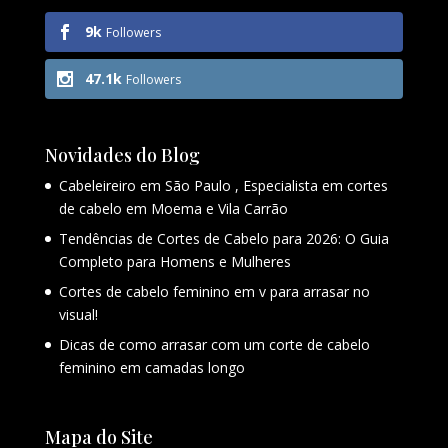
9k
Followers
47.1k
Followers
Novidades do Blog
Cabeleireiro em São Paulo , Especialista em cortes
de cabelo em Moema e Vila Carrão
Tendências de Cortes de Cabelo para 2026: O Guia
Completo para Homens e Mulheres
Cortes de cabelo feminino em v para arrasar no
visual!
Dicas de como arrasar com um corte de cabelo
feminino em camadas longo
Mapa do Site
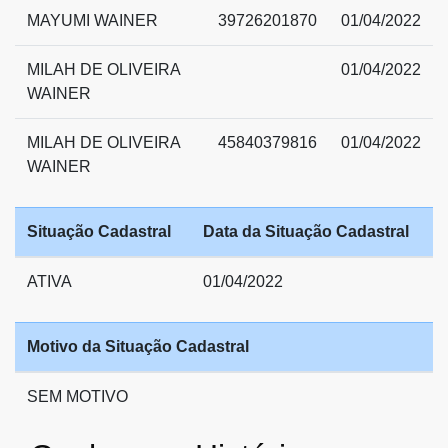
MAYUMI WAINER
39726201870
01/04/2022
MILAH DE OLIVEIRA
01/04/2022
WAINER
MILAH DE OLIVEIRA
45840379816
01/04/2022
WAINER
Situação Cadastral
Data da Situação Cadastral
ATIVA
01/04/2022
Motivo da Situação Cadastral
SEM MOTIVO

________________

--- What to work on ---
Give every line of the material that includes the string "arrasar".

--- Answer area ---
Cortes de cabelo feminino em v para arrasar no
Dicas de como arrasar com um corte de cabelo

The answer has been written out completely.